Cardiovascular Calcification and Bone: A Comparison of the Effects of Dietary and Serum Vitamin K and its Dependent Proteins

This review compares the effect of vitamin K on cardiovascular (CV) calcification and bone health and shows that, in principal, the γ-carboxylation of the vitamin K-dependent proteins matrix Gla protein (MGP) and its bone equivalent osteocalcin (OC), generally ensures that hydroxyapatite is kept out of the CV system and is deposited in bone. This is an important finding, since there is currently no reliable treatment for CV calcification. Vitamin K2 (menaquinone) may be more effective in the arteries, while vitamin K1 (phylloquinone) is more active in bone. Nevertheless, there remains considerable uncertainty over the precise scope of the functions of MGP and OC, and their carboxylated and under-carboxylated forms, as well as the newly discovered vitamin K-dependent proteins.
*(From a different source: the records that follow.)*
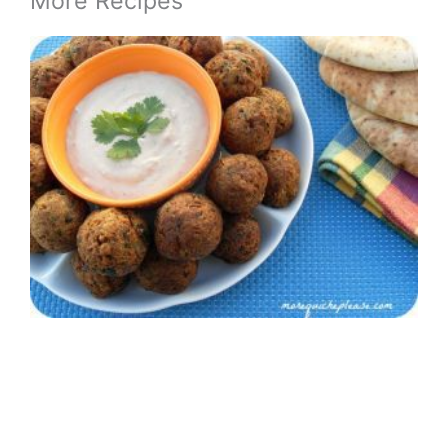
More Recipes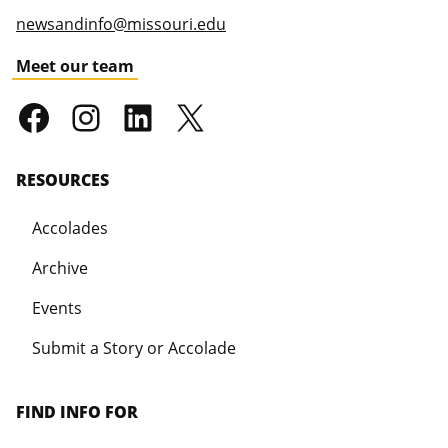
newsandinfo@missouri.edu
Meet our team
RESOURCES
Accolades
Archive
Events
Submit a Story or Accolade
FIND INFO FOR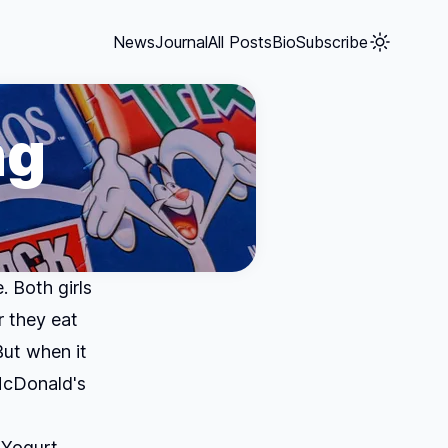
News
Journal
All Posts
Bio
Subscribe
ng
. Both girls
r they eat
But when it
 McDonald's
 Yogurt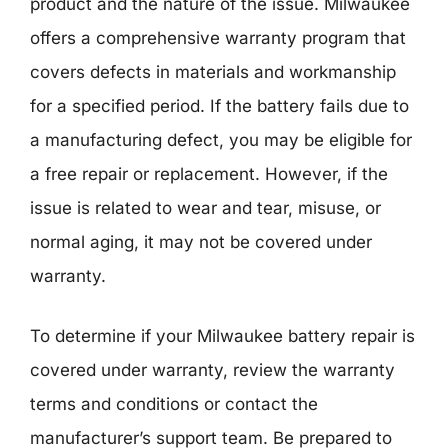
product and the nature of the issue. Milwaukee
offers a comprehensive warranty program that
covers defects in materials and workmanship
for a specified period. If the battery fails due to
a manufacturing defect, you may be eligible for
a free repair or replacement. However, if the
issue is related to wear and tear, misuse, or
normal aging, it may not be covered under
warranty.
To determine if your Milwaukee battery repair is
covered under warranty, review the warranty
terms and conditions or contact the
manufacturer’s support team. Be prepared to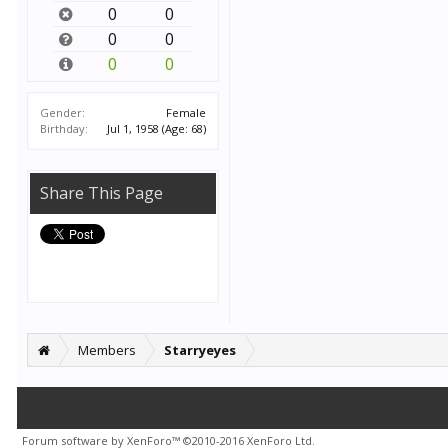
0
0
0
0
0
0
Gender:
Female
Birthday:
Jul 1, 1958
(Age: 68)
Share This Page
Members
Starryeyes
Forum software by XenForo™
©2010-2016 XenForo Ltd.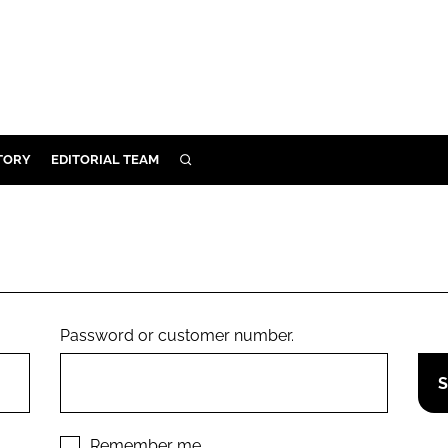
TORY
EDITORIAL TEAM
SEARCH
EALTH
ARE
ILITY
 & FIXTURES
Password or customer number.
N CONTROL
DEVICES
ORY
Remember me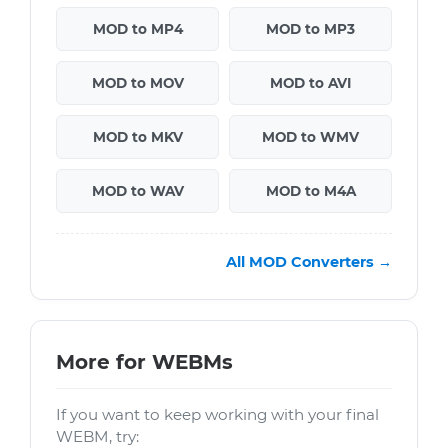
MOD to MP4
MOD to MP3
MOD to MOV
MOD to AVI
MOD to MKV
MOD to WMV
MOD to WAV
MOD to M4A
All MOD Converters →
More for WEBMs
If you want to keep working with your final
WEBM, try: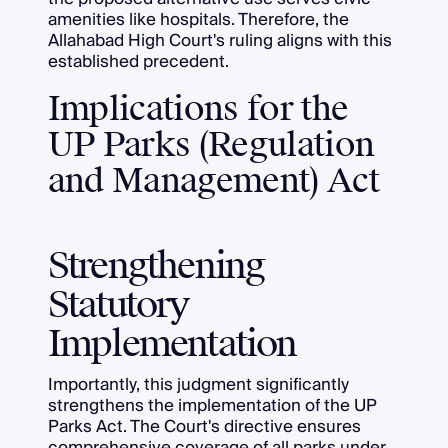
amenities like hospitals. Therefore, the
Allahabad High Court's ruling aligns with this
established precedent.
Implications for the
UP Parks (Regulation
and Management) Act
Strengthening
Statutory
Implementation
Importantly, this judgment significantly
strengthens the implementation of the UP
Parks Act. The Court's directive ensures
comprehensive coverage of all parks under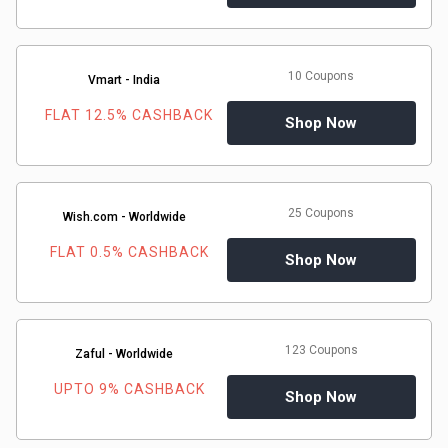
10 Coupons
Vmart - India
FLAT 12.5% CASHBACK
Shop Now
25 Coupons
Wish.com - Worldwide
FLAT 0.5% CASHBACK
Shop Now
123 Coupons
Zaful - Worldwide
UPTO 9% CASHBACK
Shop Now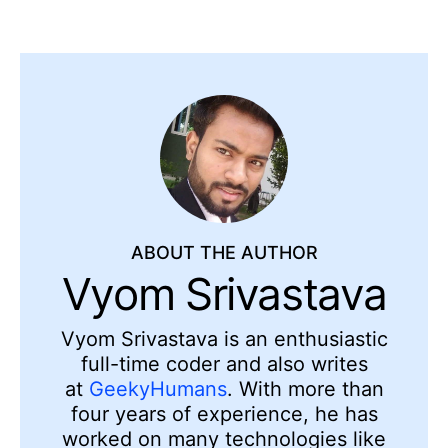
ABOUT THE AUTHOR
Vyom Srivastava
Vyom Srivastava is an enthusiastic
full-time coder and also writes
at
GeekyHumans
. With more than
four years of experience, he has
worked on many technologies like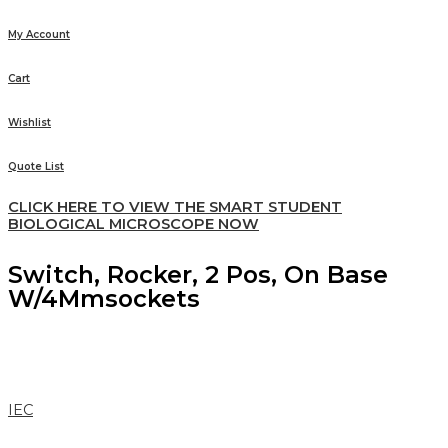
My Account
Cart
Wishlist
Quote List
CLICK HERE TO VIEW THE SMART STUDENT
BIOLOGICAL MICROSCOPE NOW
Switch, Rocker, 2 Pos, On Base
W/4Mmsockets
IEC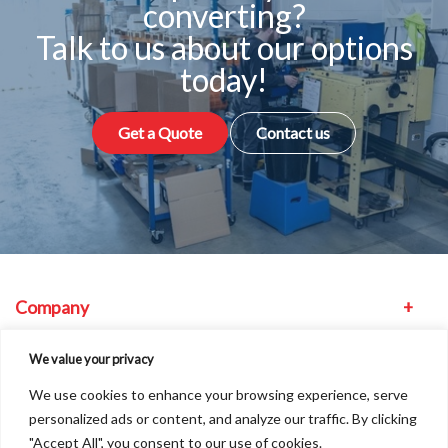
converting?
Talk to us about our options
today!
Get a Quote
Contact us
Company
Equipment
We value your privacy
We use cookies to enhance your browsing experience, serve
Other
personalized ads or content, and analyze our traffic. By clicking
"Accept All", you consent to our use of cookies.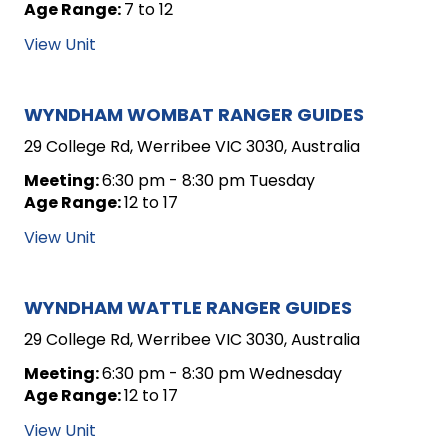
Age Range:
7 to 12
View Unit
WYNDHAM WOMBAT RANGER GUIDES
29 College Rd, Werribee VIC 3030, Australia
Meeting:
6:30 pm - 8:30 pm Tuesday
Age Range:
12 to 17
View Unit
WYNDHAM WATTLE RANGER GUIDES
29 College Rd, Werribee VIC 3030, Australia
Meeting:
6:30 pm - 8:30 pm Wednesday
Age Range:
12 to 17
View Unit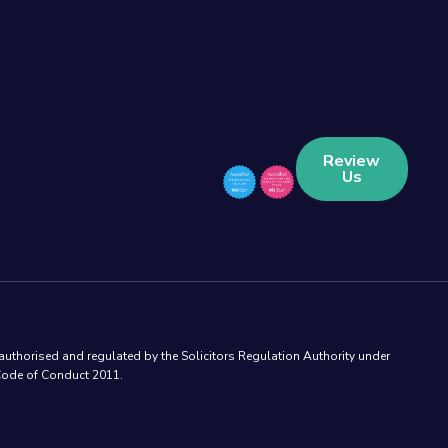
Review
Us
authorised and regulated by the Solicitors Regulation Authority under
 Code of Conduct 2011.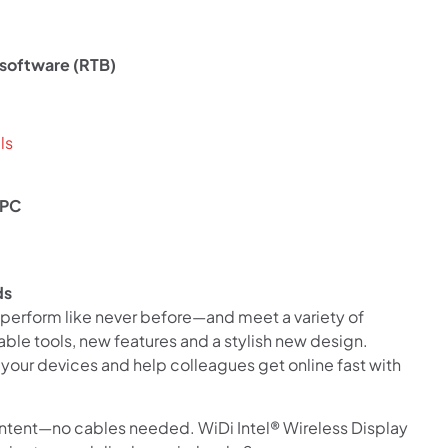
Use your debit or credit card
Apply in minutes with no long forms.
 software (RTB)
Pay in fortnightly instalments
Enjoy your purchase straight away.
ls
Learn More
 PC
Eligibility criteria and late fees apply.
Read our complete
terms
and
privacy policies
ds
© 2021 Zip Co Limited
perform like never before—and meet a variety of
le tools, new features and a stylish new design.
 your devices and help colleagues get online fast with
ontent—no cables needed. WiDi Intel® Wireless Display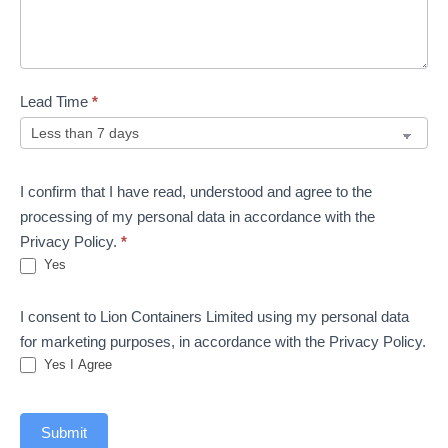
Lead Time
*
I confirm that I have read, understood and agree to the
processing of my personal data in accordance with the
Privacy Policy.
*
Yes
I consent to Lion Containers Limited using my personal data
for marketing purposes, in accordance with the Privacy Policy.
Yes I Agree
Submit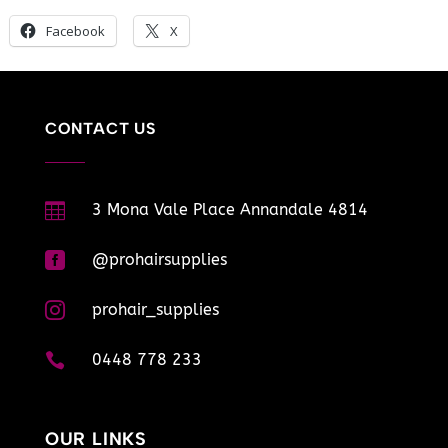
Facebook
X
CONTACT US

3 Mona Vale Place Annandale 4814

@prohairsupplies

prohair_supplies

0448 778 233
OUR LINKS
Although a diet high in vegetables could deliver adequate phylloquinone, supplementation of menaquinone may be necessary for those at risk of CV calcification. Several animal studies and one human study have demonstrated that arterial calcification could be reduced with vitamin K supplementation and there are further trials in progress. Patients on warfarin are particularly prone to CV calcification but there has been concern that supplementation would either counter warfarin treatment or destabilise INR. In fact, studies suggest that low dose phylloquinone did not increase coagulation and may improve the stability of anticoagulant therapy. Furthermore, use of oral anticoagulants which do not affect vitamin K metabolism, such as ximelagatran, could be used when there is a need for vitamin K supplementation for artery or bone health.